Yeah: crazy.
No matter what anyone thinks of the IRS, that was a singularly horrible thing to do, and, sadly, one man in the building was killed along with the deranged pilot.
Now the wife of the deceased IRS employee is suing the wife of the dead lunatic pilot. In the lawsuit, widow Valerie Hunter asserts:
“[Sheryl Stack] was threatened enough by Joseph Stack that she took her daughter and stayed at a hotel the night before the plane crash,” the suit says. “[She] owed a duty to exercise reasonable care to avoid a foreseeable risk of injury to others..."
Let's review: the guy was crazy and could have done anything (oh, say, shot up a Luby's, had a field day from a certain bell tower in Austin, marched nude up the Capitol steps-- the possibilities were endless), and his unfortunate wife is accused of being in part responsible for his actions because she removed herself and her child from his presence? Living with the man recently could not have been a picnic, but the poor woman may have thought the worst was over when she finally got away from him. My heart goes out to her, as it looks like there's no end in sight for the bullcorn.

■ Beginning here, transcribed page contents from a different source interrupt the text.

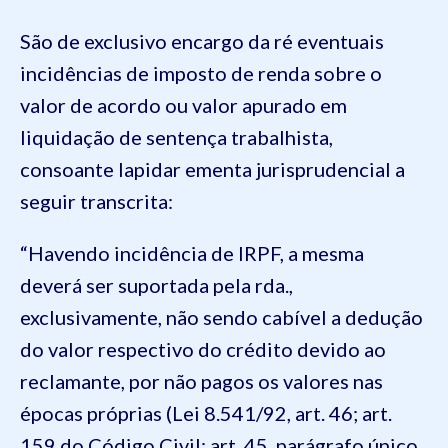
São de exclusivo encargo da ré eventuais
incidências de imposto de renda sobre o
valor de acordo ou valor apurado em
liquidação de sentença trabalhista,
consoante lapidar ementa jurisprudencial a
seguir transcrita:
“Havendo incidência de IRPF, a mesma
deverá ser suportada pela rda.,
exclusivamente, não sendo cabível a dedução
do valor respectivo do crédito devido ao
reclamante, por não pagos os valores nas
épocas próprias (Lei 8.541/92, art. 46; art.
159 do Código Civil; art. 45, parágrafo único,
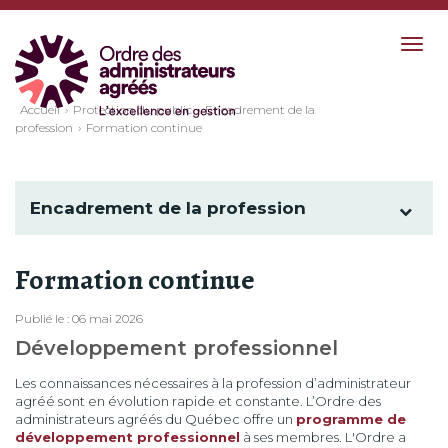
Togg
navig
Accueil
Protection du public
Encadrement de la
profession
Formation continue
Encadrement de la profession
Formation continue
Publié le : 06 mai 2026
Développement professionnel
Les connaissances nécessaires à la profession d’administrateur
agréé sont en évolution rapide et constante. L’Ordre des
administrateurs agréés du Québec offre un
programme de
développement professionnel
à ses membres. L'Ordre a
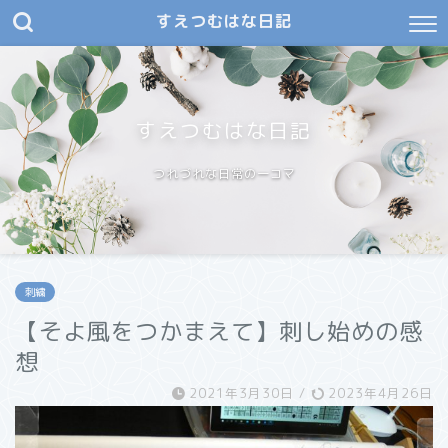
すえつむはな日記
すえつむはな日記
つれづれな日常の一コマ
刺繍
【そよ風をつかまえて】刺し始めの感
想
2021年3月30日
/
2023年4月26日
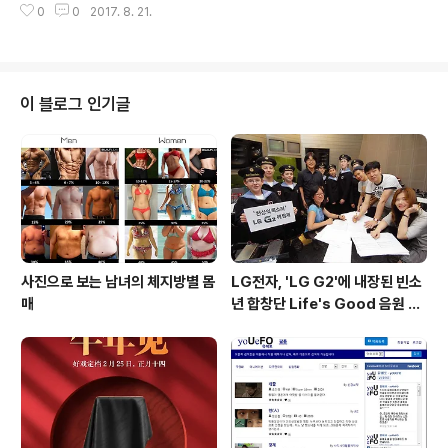
olipop안드로이드 ..
0
0
2017. 8. 21.
은 퀄컴의 하이 미드레인지급 프로세서인 스냅드래곤 660
옥타코어 프로세서 및 안드로이드 7.1.1 누가, 6GB RAM
을 탑재하여 기존 모델에 비해 메모리 및 프로세서 성능이
대폭 개선된 것이 특징입니다. * 국내 모델의 경우에도 스
내드래곤 660과 동급인 엑시노스 9610(14nm, Cortex
이 블로그 인기글
-A73 * 4 + Cortex-A53 * 4) 및 ARM Mali-G72 M
P3 GPU를 탑재한다고 알려진 상태입니다. * 6GB RAM
의 경우 중화권에서 갤럭시 A5 2018 프로라는 모델명으
로 출시될 가능성도 있습니다. 출처 : tel..
사진으로 보는 남녀의 체지방별 몸
LG전자, 'LG G2'에 내장된 빈소
매
년 합창단 Life's Good 음원 공
개 [mp3 다운로드].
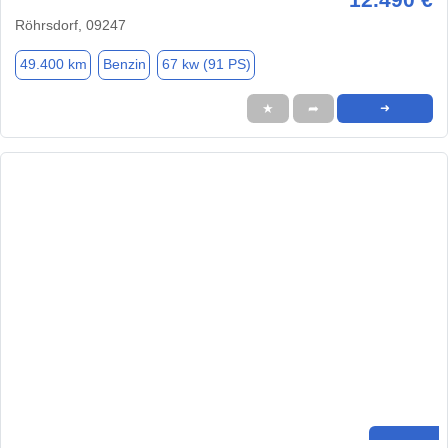
Röhrsdorf, 09247
49.400 km
Benzin
67 kw (91 PS)
★
➦
➜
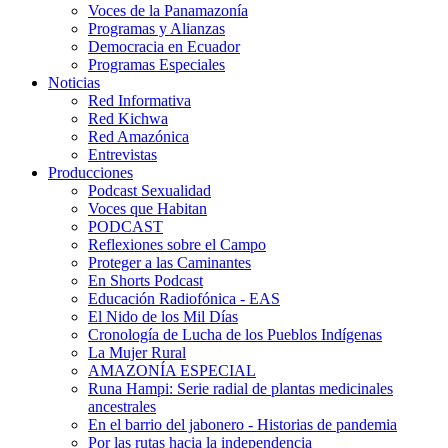
Voces de la Panamazonía
Programas y Alianzas
Democracia en Ecuador
Programas Especiales
Noticias
Red Informativa
Red Kichwa
Red Amazónica
Entrevistas
Producciones
Podcast Sexualidad
Voces que Habitan
PODCAST
Reflexiones sobre el Campo
Proteger a las Caminantes
En Shorts Podcast
Educación Radiofónica - EAS
El Nido de los Mil Días
Cronología de Lucha de los Pueblos Indígenas
La Mujer Rural
AMAZONÍA ESPECIAL
Runa Hampi: Serie radial de plantas medicinales
ancestrales
En el barrio del jabonero - Historias de pandemia
Por las rutas hacia la independencia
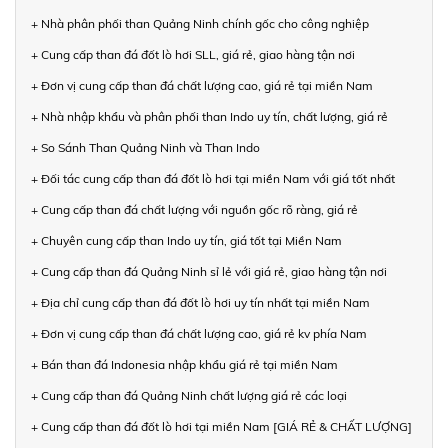
+ Nhà phân phối than Quảng Ninh chính gốc cho công nghiệp
+ Cung cấp than đá đốt lò hơi SLL, giá rẻ, giao hàng tận nơi
+ Đơn vị cung cấp than đá chất lượng cao, giá rẻ tại miền Nam
+ Nhà nhập khẩu và phân phối than Indo uy tín, chất lượng, giá rẻ
+ So Sánh Than Quảng Ninh và Than Indo
+ Đối tác cung cấp than đá đốt lò hơi tại miền Nam với giá tốt nhất
+ Cung cấp than đá chất lượng với nguồn gốc rõ ràng, giá rẻ
+ Chuyên cung cấp than Indo uy tín, giá tốt tại Miền Nam
+ Cung cấp than đá Quảng Ninh sỉ lẻ với giá rẻ, giao hàng tận nơi
+ Địa chỉ cung cấp than đá đốt lò hơi uy tín nhất tại miền Nam
+ Đơn vị cung cấp than đá chất lượng cao, giá rẻ kv phía Nam
+ Bán than đá Indonesia nhập khẩu giá rẻ tại miền Nam
+ Cung cấp than đá Quảng Ninh chất lượng giá rẻ các loại
+ Cung cấp than đá đốt lò hơi tại miền Nam [GIÁ RẺ & CHẤT LƯỢNG]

Seriously - I know Mrs. Hunter is grieving, but to lash out at the other widow from the sad affair is sheer dementia con carne. I could understand if she sued the IRS for being the author of maddening degrees of asshattery, but this is beyond the pale. The nicest way I can say it is that Mrs. Hunter must be an absolute intercoursing c-word. Her and the lawyer she rode in on.

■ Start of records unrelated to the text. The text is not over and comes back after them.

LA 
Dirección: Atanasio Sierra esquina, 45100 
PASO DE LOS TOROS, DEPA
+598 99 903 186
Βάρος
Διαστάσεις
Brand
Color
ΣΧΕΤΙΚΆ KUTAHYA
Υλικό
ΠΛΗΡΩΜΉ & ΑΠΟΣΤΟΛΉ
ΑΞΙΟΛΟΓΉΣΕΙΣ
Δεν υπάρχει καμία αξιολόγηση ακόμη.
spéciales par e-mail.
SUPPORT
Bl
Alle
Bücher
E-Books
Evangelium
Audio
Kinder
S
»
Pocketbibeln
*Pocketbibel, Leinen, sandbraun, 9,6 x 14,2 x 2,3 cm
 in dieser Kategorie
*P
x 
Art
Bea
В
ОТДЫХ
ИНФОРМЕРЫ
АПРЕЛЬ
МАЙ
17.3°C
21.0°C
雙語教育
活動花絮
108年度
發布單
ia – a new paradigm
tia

I hope they are duly shamed in court, as they should be.
10 comments:
Not that Florida's process is any better, but we had an experience with the Texas legal system that can only be described as "bizarre". It wouldn't surprise me if the courts there allowed the widow's suit to move forward.

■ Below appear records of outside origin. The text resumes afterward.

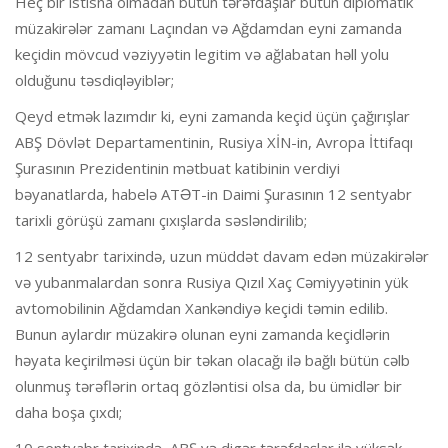
Heç bir istisna olmadan bütün tərəfdaşlar bütün diplomatik
müzakirələr zamanı Laçından və Ağdamdan eyni zamanda
keçidin mövcud vəziyyətin legitim və ağlabatan həll yolu
olduğunu təsdiqləyiblər;
Qeyd etmək lazımdır ki, eyni zamanda keçid üçün çağırışlar
ABŞ Dövlət Departamentinin, Rusiya XİN-in, Avropa İttifaqı
Şurasının Prezidentinin mətbuat katibinin verdiyi
bəyanatlarda, habelə ATƏT-in Daimi Şurasının 12 sentyabr
tarixli görüşü zamanı çıxışlarda səsləndirilib;
12 sentyabr tarixində, uzun müddət davam edən müzakirələr
və yubanmalardan sonra Rusiya Qızıl Xaç Cəmiyyətinin yük
avtomobilinin Ağdamdan Xankəndiyə keçidi təmin edilib.
Bunun aylardır müzakirə olunan eyni zamanda keçidlərin
həyata keçirilməsi üçün bir təkan olacağı ilə bağlı bütün cəlb
olunmuş tərəflərin ortaq gözləntisi olsa da, bu ümidlər bir
daha boşa çıxdı;
10 sentyabr tarixində, ABŞ və digər tərəfdaşlar ilə yüksək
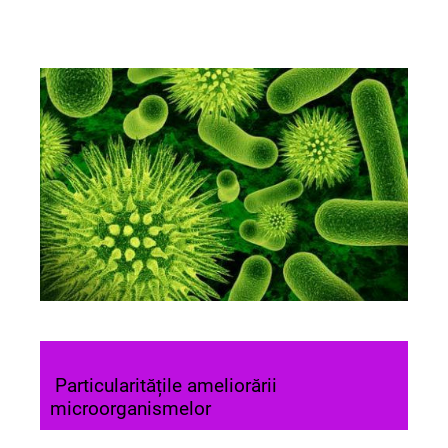
Particularitățile ameliorării
microorganismelor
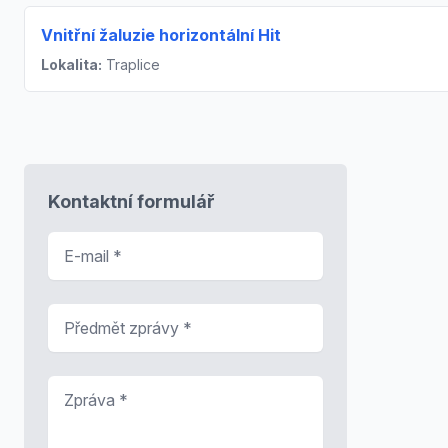
Vnitřní žaluzie horizontální Hit
Lokalita:
Traplice
Kontaktní formulář
E-mail
*
Předmět zprávy
*
Zpráva
*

Honestly, I don't think our Harvard/SMU grad lawyer was enough of a freak to get the job done in the courts out there.
Some parts of Texas are hellholes of tort abuse, and I'm thinking the liberal haven of Austin is one of those places.
In a perfect world, the judge would tell the plaintiff, and their attorney, to get out of the courtroom, or they would be drawn and quartered.
Roscoe - I'll agree that it's a whole 'nother world in Texas' legal system.
Jon - I agree. I've been amazed by leaving the big city and seeing the real Good Ole Boy network and its insane machinations out here in Elsewhere. As Roscoe said, it's bizarre, to say the least.
Oh, and IN an perfect world, the widow of the pilot would be suing the IRS for driving him to such extremes.
I saw that the other day, and found it very distasteful. The crazy guy's widow is just as much a victim as the other woman, and does not deserve a lawsuit.
I guess the defendant's attorney can sue the plaintiff for her failure to warn the public of the possibility her husband's job can drive people to violence. I'm sure there are volumes of criminal cases to support this claim.
Wouldn't any of these suits be strange to observe? Two wives fighting over whether their husbands were responsible for their own activities? This would be fodder for a melodrama. Of course there would have to be two screen plays to promote the opposite sides. Depending on the side, George Clooney could play whoever is supposed to be good and the bad apple could be played by Joe Pesci. In the end, the grieving widows would fall in love with their attorneys.
I wonder what they expect to get if they win? Wasn't Stack broke because of his debt to the IRS?
Crazy.
YGTBSM... sigh...
No, no. The grieving widows fall in love with each other! SHEESH, you'll never sell that screenplay unless you get with the program.
Pointless lawsuit.
You could sue the asshat's estate ... that's about it.